# Ahren09/MMSoc_PolitiFact

https://huggingface.co/datasets/Ahren09/MMSoc_PolitiFact

In [None]:
from datasets import DatasetDict, load_dataset

# load and download the dataset from huggingface
dataset = load_dataset("Ahren09/MMSoc_PolitiFact")

print(dataset)
print(f'train size: {len(dataset["train"])}')
print(f'test size: {len(dataset["test"])}')

# Add BERT Embeddings

In [None]:
import torch
from transformers import AutoTokenizer, AutoModel

device = 'cuda' if torch.cuda.is_available() else 'cpu'

bert_tokenizer = AutoTokenizer.from_pretrained("google-bert/bert-base-uncased", clean_up_tokenization_spaces=True)
bert_model = AutoModel.from_pretrained("google-bert/bert-base-uncased").to(device)

In [None]:
import torch
import numpy as np

def generate_bert_embeddings(text, max_length=512, stride=256):
    # Tokenize the text without truncation
    tokens = bert_tokenizer(text, return_tensors='pt', truncation=False)
    input_ids = tokens['input_ids'][0]
    attention_mask = tokens['attention_mask'][0]

    chunks = []
    attention_chunks = []

    for i in range(0, len(input_ids), stride):
        chunk_ids = input_ids[i:i + max_length]
        chunk_mask = attention_mask[i:i + max_length]
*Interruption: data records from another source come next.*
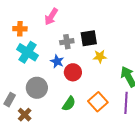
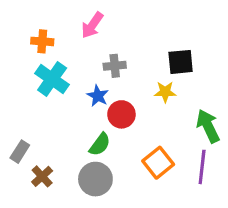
black square: (89, 38) -> (181, 62), moved
gray circle: (37, 88) -> (95, 179), moved
green semicircle: (69, 104) -> (100, 144), moved

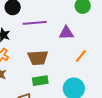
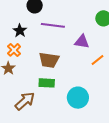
orange line: (81, 56) -> (97, 60), moved

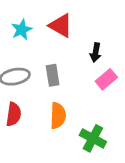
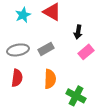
gray rectangle: (53, 75) -> (46, 49), turned 70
        # Stop if the chunk is empty
        if len(chunk_ids) == 0:
            break

        # Padding if chunk is shorter than max_length
        padding_len = max_length - len(chunk_ids)
        if padding_len > 0:
            chunk_ids = torch.cat([chunk_ids, torch.zeros(padding_len, dtype=torch.long)])
            chunk_mask = torch.cat([chunk_mask, torch.zeros(padding_len, dtype=torch.long)])

        chunks.append(chunk_ids.unsqueeze(0))
        attention_chunks.append(chunk_mask.unsqueeze(0))

        if i + max_length >= len(input_ids):
            break

    all_embeddings = []

    with torch.no_grad():
        for chunk_ids, chunk_mask in zip(chunks, attention_chunks):
            inputs = {
                "input_ids": chunk_ids.to(device),
                "attention_mask": chunk_mask.to(device)
            }
            outputs = bert_model(**inputs)
            cls_embedding = outputs.last_hidden_state[:, 0, :]  # (1, 768)
            all_embeddings.append(cls_embedding.cpu().numpy())

    # Average all CLS embeddings
    all_embeddings = np.vstack(all_embeddings)
    final_embedding = np.mean(all_embeddings, axis=0)  # shape: (768,)

    return final_embedding

In [None]:
# Generate BERT embeddings
def add_bert_embeddings(batch):
    batch['bert_embeddings'] = [generate_bert_embeddings(text) for text in batch['text']]
    return batch

# Apply the function to all splits
dataset = dataset.map(add_bert_embeddings, batched=True)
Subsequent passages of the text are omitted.